Dos años han pasado ya y sigo sin superar mi divorcio. Es patético, lo sé. Sobre todo, para alguien que tiene un doctorado en Literatura Victoriana. Y ahora, vuelve a suceder de nuevo. Otro giro brusco en mi vida al que yo no he dado mi bendición. Un embarazo. Supongo que por eso soy escritora, ya que no puedo controlar mi vida, al menos controlo la de mis personajes. Y si quiero un final feliz, solo tengo que escribirlo.
Capítulo 2
Sharon cruzó medio Londres en diez minutos con su escarabajo naranja, entre improperios de conductores y sirenas de policía que pudo esquivar como una auténtica Ángel de Charlie. Era una conductora temeraria pero eficaz. Tocó el timbre de mi casa a las diez en punto de la mañana. Preparó el té por mí, y trajo mis galletas favoritas en una parada exprés que hizo en Marks and Spencer.
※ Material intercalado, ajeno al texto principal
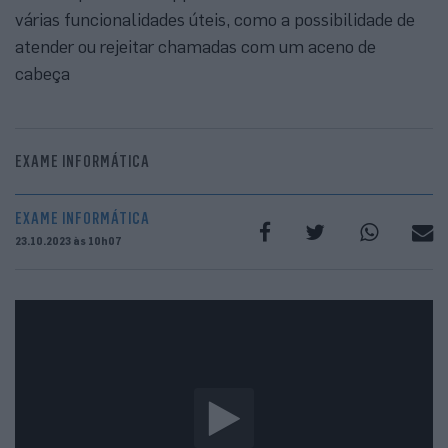
várias funcionalidades úteis, como a possibilidade de
atender ou rejeitar chamadas com um aceno de
cabeça
EXAME INFORMÁTICA
EXAME INFORMÁTICA
23.10.2023 às 10h07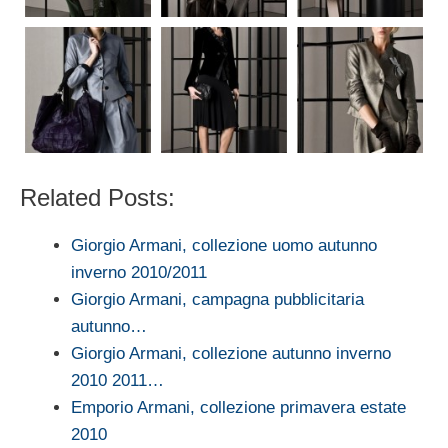
Related Posts:
Giorgio Armani, collezione uomo autunno
inverno 2010/2011
Giorgio Armani, campagna pubblicitaria
autunno…
Giorgio Armani, collezione autunno inverno
2010 2011…
Emporio Armani, collezione primavera estate
2010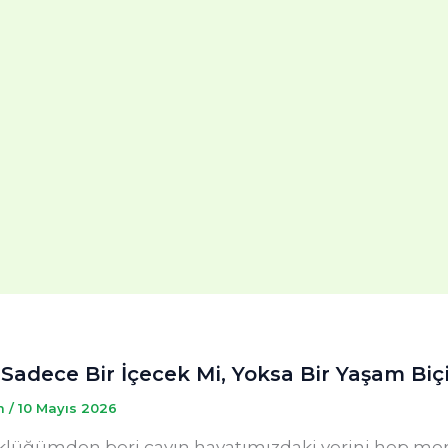
 Sadece Bir İçecek Mi, Yoksa Bir Yaşam Biç
m
/
10 Mayıs 2026
lüğümden beri çayın hayatımızdaki yerini hep merak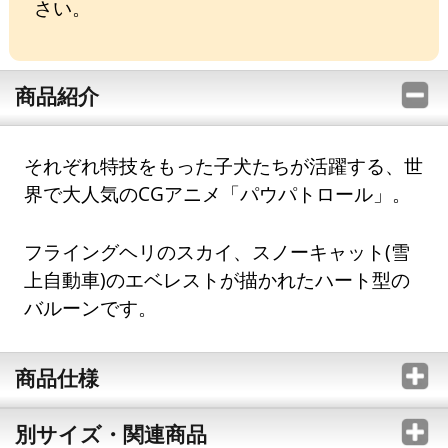
さい。
商品紹介
それぞれ特技をもった子犬たちが活躍する、世
界で大人気のCGアニメ「パウパトロール」。
フライングヘリのスカイ、スノーキャット(雪
上自動車)のエベレストが描かれたハート型の
バルーンです。
商品仕様
別サイズ・関連商品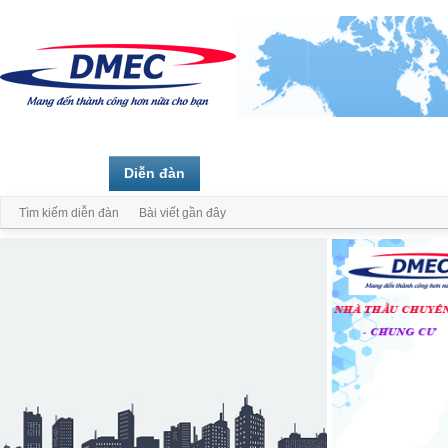
Trang chủ
Diễn đàn
Thành viên
Tìm kiếm diễn đàn
Bài viết gần đây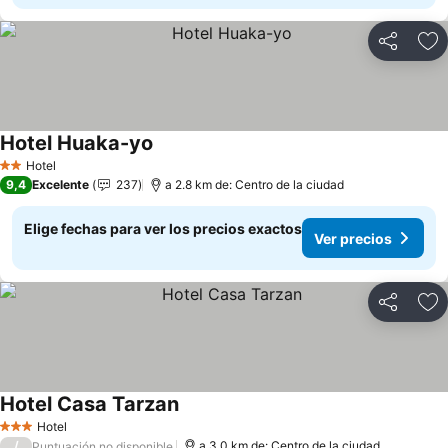
Compartir
Ag
Hotel Huaka-yo
Ver precios
Hotel
2 Estrellas
9,4
Excelente
237
a 2.8 km de: Centro de la ciudad
Elige fechas para ver los precios exactos
Ver precios
Compartir
Ag
Hotel Casa Tarzan
Ver precios
Hotel
3 Estrellas
/
a 3.0 km de: Centro de la ciudad
Puntuación no disponible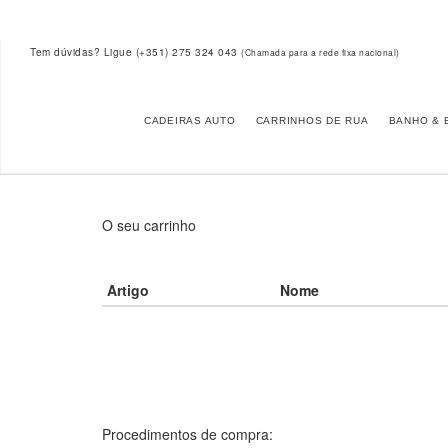
Tem dúvidas? Ligue
(+351) 275 324 043
(Chamada para a rede fixa nacional)
CADEIRAS AUTO
CARRINHOS DE RUA
BANHO & 
O seu carrinho
Artigo
Nome
Procedimentos de compra: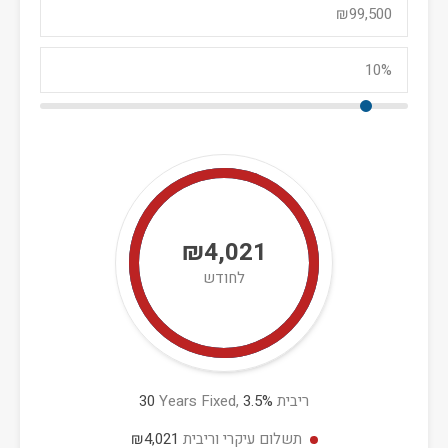
₪4,021
לחודש
ריבית
%
3.5
Years Fixed,
30
תשלום עיקרי וריבית
₪4,021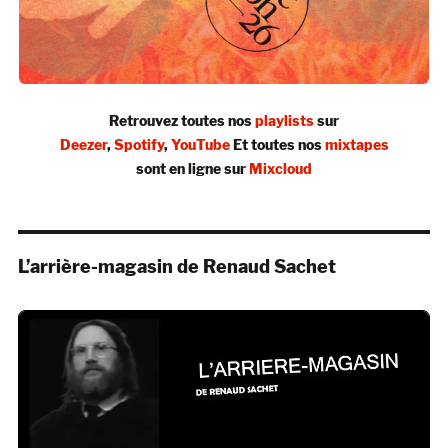
Retrouvez toutes nos
playlists
sur
Deezer
,
Spotify
,
YouTube
Et toutes nos
mixtapes
sont en ligne sur
Mixcloud
L’arrière-magasin de Renaud Sachet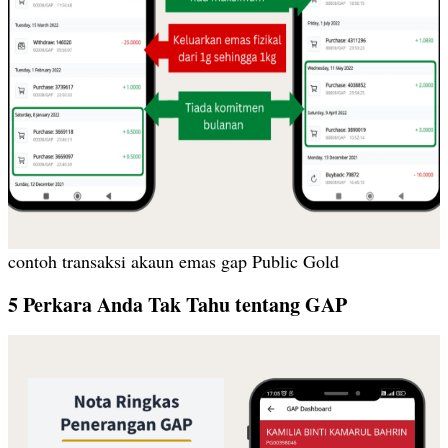
contoh transaksi akaun emas gap Public Gold
5 Perkara Anda Tak Tahu tentang GAP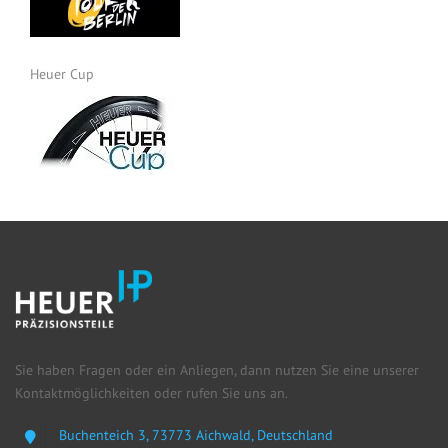
Heuer Cup
Sie haben Fragen oder ein Anliegen, dann nutzen Sie eine unserer
Kontakt­möglichkeiten oder rufen Sie uns an.
Buchenteich 3, 73773 Aichwald, Deutschland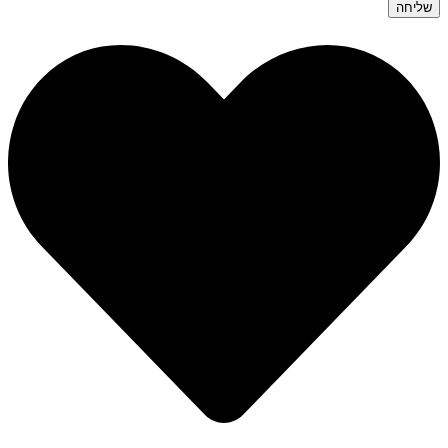
שליחה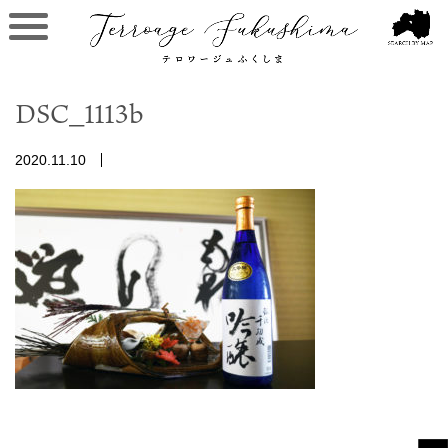
DSC_1113b
2020.11.10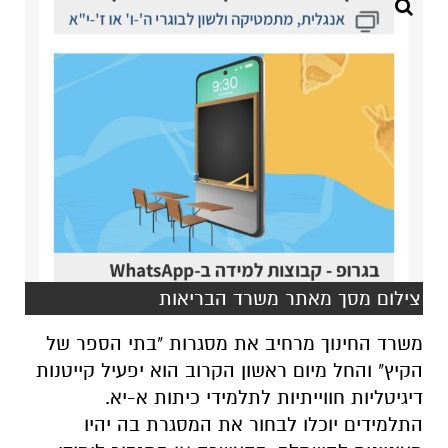
צילום מסך מאתר משרד הבריאות
משרד החינוך מרחיב את מסגרות "בתי הספר של
הקיץ" והחל מיום ראשון הקרוב הוא יפעיל קייטנות
דיגיטליות חווייתיות לתלמידי כיתות א-יא.
התלמידים יוכלו לבחור את המסגרת בה יהיו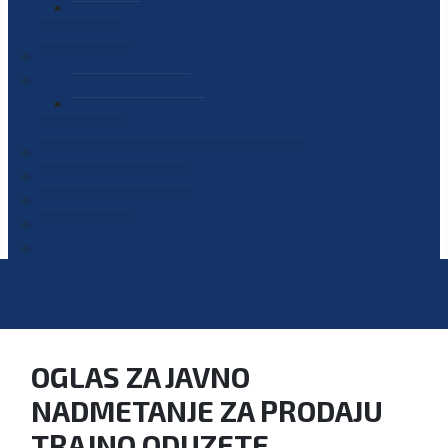
PLAN JAVNIH NABAVKI
OGLASI
GALERIJA
EDUKACIJE
PREZENTACIJE
PLAN EDUKACIJA
KONTAKT
VODIČ ZA PRISTUP INFORMACIJAMA
PRIJAVI KORUPCIJU
DIGITALNI KATALOG
KONKURSI
OGLAS ZA JAVNO
NADMETANJE ZA PRODAJU
TRAJNO ODUZETE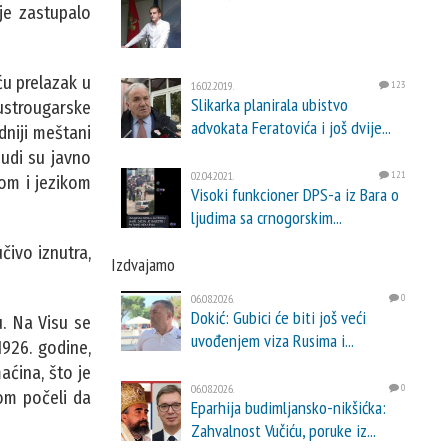
 je zastupalo
eću prelazak u
16.02.2019.
123
Slikarka planirala ubistvo
Austrougarske
advokata Feratovića i još dvije...
dniji meštani
ljudi su javno
02.04.2021.
121
lom i jezikom
Visoki funkcioner DPS-a iz Bara o
ljudima sa crnogorskim...
učivo iznutra,
Izdvajamo
06.08.2026.
0
Dokić: Gubici će biti još veći
u. Na Visu se
uvođenjem viza Rusima i...
1926. godine,
aćina, što je
06.08.2026.
0
som počeli da
Eparhija budimljansko-nikšićka:
Zahvalnost Vučiću, poruke iz...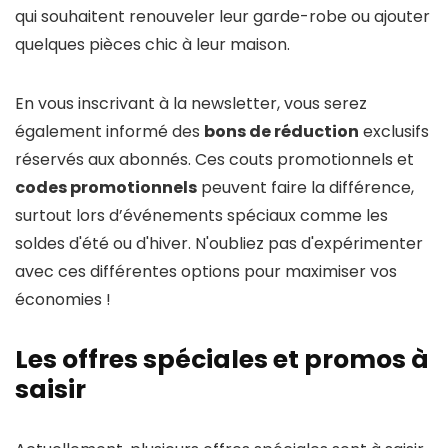
qui souhaitent renouveler leur garde-robe ou ajouter
quelques pièces chic à leur maison.
En vous inscrivant à la newsletter, vous serez
également informé des
bons de réduction
exclusifs
réservés aux abonnés. Ces couts promotionnels et
codes promotionnels
peuvent faire la différence,
surtout lors d’événements spéciaux comme les
soldes d'été ou d'hiver. N'oubliez pas d'expérimenter
avec ces différentes options pour maximiser vos
économies !
Les offres spéciales et promos à
saisir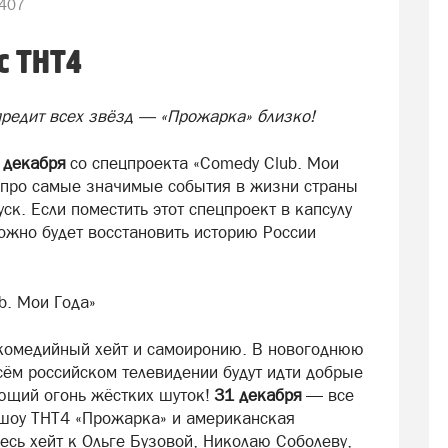
407
с ТНТ4
предит всех звёзд — «Прожарка» близко!
 декабря
со спецпроекта «Comedy Club. Мои
 про самые значимые события в жизни страны
ск. Если поместить этот спецпроект в капсулу
можно будет восстановить историю России
b. Мои Года»
 комедийный хейт и самоиронию. В новогоднюю
сём российском телевидении будут идти добрые
ающий огонь жёстких шуток!
31 декабря
— все
 шоу ТНТ4 «Прожарка» и американская
есь хейт к Ольге Бузовой, Николаю Соболеву,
Yo estaba sentada en el sofá, mirando la prueba de embarazo, en estado catatónico.
—¡Por el amor de Dios, Olivia, tira eso a la basura de una vez! Tiene pis…
Al no reaccionar, ella lo hizo por mí y vio que en el cubo de la basura había tres pruebas más. La basura estaba a rebosar, y apestaba. Algo inusual en mi impoluto hogar. Sharon sacó la putrefacta bolsa de basura al patio y puso una bolsa nueva en el cubo.
—Van dos en cada caja. Son cuatro. Cuatro es muy seguro, Sharon.
Me tapé la cara con ambas manos.
—¿Por qué me tiene que pasar esto a mí, Sharon? Justo ahora que empezaba a levantar cabeza. ¿Por qué no consigo tener un poco de paz en esta vida?
Sharon sacó un cigarro y suspiró.
—Aún es pronto para que el humo moleste al… feto, bebé, ¿no? Será como una alubia, más o menos.
Yo me eché a reír por culpa de los nervios.